Polynomial interpolation is a powerful mathematical technique used to approximate a function by a polynomial of a given degree. It finds applications in various fields, including physics, engineering, and computer graphics. One of the methods used for polynomial interpolation is Neville’s algorithm, which allows us to efficiently compute the interpolating polynomial at a specific point. In this blog post, we will delve into the details of Neville’s algorithm and provide a Python implementation to illustrate its usage.

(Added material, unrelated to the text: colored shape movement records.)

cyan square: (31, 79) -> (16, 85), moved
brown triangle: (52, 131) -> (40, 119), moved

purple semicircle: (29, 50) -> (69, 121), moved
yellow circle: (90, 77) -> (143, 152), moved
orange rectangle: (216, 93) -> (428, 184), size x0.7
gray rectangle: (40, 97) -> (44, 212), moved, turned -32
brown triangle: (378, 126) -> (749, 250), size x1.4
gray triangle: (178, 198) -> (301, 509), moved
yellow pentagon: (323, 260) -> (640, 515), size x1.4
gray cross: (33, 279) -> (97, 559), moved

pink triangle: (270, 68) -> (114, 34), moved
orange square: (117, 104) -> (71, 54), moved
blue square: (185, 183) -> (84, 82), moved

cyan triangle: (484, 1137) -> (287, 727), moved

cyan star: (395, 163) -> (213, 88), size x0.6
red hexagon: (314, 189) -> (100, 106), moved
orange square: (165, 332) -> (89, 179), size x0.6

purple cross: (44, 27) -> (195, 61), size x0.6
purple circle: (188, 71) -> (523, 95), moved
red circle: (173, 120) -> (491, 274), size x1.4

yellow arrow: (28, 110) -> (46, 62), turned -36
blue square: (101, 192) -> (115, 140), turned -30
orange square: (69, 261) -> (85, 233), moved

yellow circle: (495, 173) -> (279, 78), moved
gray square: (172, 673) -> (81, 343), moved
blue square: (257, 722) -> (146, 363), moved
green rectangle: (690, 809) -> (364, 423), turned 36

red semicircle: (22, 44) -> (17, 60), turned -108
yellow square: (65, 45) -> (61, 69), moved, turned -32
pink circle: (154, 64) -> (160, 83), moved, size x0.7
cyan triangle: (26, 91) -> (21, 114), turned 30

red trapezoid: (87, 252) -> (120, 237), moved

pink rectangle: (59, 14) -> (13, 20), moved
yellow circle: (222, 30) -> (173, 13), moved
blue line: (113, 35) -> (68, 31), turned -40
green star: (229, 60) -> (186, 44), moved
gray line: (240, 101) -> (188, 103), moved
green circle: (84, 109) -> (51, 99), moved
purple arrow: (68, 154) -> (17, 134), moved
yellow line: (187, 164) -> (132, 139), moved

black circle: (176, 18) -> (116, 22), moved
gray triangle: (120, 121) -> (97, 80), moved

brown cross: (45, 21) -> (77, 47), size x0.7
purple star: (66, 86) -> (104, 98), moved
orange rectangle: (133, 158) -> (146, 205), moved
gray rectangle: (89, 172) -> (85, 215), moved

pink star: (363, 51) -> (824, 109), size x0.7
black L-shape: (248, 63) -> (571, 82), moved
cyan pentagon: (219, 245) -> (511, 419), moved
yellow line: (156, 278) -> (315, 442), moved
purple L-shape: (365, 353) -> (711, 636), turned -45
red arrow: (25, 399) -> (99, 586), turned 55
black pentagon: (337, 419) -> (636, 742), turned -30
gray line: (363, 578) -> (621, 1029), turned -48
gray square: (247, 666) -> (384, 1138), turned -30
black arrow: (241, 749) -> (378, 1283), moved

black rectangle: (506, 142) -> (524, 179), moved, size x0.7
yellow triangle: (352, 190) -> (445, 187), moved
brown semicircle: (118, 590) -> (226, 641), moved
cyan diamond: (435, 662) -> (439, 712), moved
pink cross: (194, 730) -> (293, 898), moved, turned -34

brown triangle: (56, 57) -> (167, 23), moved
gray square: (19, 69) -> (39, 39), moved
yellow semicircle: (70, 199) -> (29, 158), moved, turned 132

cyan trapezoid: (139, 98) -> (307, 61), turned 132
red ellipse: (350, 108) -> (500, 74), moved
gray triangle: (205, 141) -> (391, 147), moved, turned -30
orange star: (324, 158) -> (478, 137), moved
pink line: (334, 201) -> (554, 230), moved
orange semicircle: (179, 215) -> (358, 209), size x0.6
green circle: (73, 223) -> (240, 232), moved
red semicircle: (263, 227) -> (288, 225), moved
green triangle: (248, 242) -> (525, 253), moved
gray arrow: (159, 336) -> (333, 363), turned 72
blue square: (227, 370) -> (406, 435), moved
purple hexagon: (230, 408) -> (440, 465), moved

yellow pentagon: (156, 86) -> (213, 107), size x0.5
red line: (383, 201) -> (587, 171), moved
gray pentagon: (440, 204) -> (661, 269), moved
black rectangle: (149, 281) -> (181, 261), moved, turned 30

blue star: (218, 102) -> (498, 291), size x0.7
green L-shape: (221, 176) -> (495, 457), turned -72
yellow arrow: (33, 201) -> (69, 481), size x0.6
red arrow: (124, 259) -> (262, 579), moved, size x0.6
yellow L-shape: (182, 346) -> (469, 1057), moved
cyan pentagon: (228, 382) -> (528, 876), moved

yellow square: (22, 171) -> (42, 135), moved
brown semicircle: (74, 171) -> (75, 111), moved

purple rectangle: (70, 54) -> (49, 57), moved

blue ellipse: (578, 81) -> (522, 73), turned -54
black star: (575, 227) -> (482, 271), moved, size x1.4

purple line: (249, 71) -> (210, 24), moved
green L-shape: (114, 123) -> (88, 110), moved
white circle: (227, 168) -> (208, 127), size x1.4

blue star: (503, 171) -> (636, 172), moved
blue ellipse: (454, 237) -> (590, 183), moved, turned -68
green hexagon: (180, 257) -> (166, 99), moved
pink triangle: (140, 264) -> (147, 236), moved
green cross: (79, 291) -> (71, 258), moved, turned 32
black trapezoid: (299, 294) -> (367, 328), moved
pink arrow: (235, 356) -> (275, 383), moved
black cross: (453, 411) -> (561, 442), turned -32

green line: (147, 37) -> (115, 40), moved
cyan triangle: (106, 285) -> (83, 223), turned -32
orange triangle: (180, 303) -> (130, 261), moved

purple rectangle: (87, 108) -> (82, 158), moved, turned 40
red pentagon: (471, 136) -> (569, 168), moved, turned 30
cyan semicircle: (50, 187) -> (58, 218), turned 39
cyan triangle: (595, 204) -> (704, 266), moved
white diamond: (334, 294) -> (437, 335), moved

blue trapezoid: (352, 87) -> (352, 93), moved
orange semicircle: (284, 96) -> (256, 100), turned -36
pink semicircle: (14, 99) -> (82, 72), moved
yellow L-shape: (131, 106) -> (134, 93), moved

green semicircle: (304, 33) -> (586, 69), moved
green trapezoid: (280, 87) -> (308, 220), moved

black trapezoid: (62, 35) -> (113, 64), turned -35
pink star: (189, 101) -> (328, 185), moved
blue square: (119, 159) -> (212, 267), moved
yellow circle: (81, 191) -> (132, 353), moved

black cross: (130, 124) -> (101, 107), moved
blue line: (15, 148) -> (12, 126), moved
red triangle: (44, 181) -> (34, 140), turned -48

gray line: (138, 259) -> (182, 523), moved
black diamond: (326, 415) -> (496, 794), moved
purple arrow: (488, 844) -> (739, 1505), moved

Introduction to Data Points

Before we delve into the intricacies of Neville’s algorithm and its practical applications, let’s establish a firm understanding of the foundational elements at its core: the data points. In polynomial interpolation, data points are pivotal as they represent the connection between the independent variable \((x)\) and the dependent variable \(y\).

For our illustrative purposes, we will be working with a specific set of data points, conveniently tabulated below:

\(i\) \(x_i\) \(y = f(x) = P_{i} = Q_{i0}\)
0 1.0 0.7651977
1 1.3 0.6200860
2 1.6 0.4554022
3 1.9 0.2818186
4 2.2 0.1103623

In this table, \(x_i\) represents distinct values along the independent variable (x-axis), while \(Q_{i0}\) signifies the associated dependent variable values, or \(y\), for each corresponding \(x_i\).

Neville’s Algorithm

Neville’s algorithm is an iterative approach to polynomial interpolation that builds a table of intermediate values to calculate the polynomial’s value at a desired point. It is particularly useful when you need to interpolate a polynomial through a set of data points. The algorithm’s core idea is to construct a table of values, where each row represents an incrementally refined polynomial approximation.

The general formula for Neville’s algorithm is as follows:

\[P_{i-k, i-k+1, \ldots, i}(x)=\frac{\left(x-x_{i-k}\right) P_{i-k+1, \ldots, i}(x)-\left(x-x_i\right) P_{i-k, \ldots,i-1}(x)}{x_i-x_{i-k}}\]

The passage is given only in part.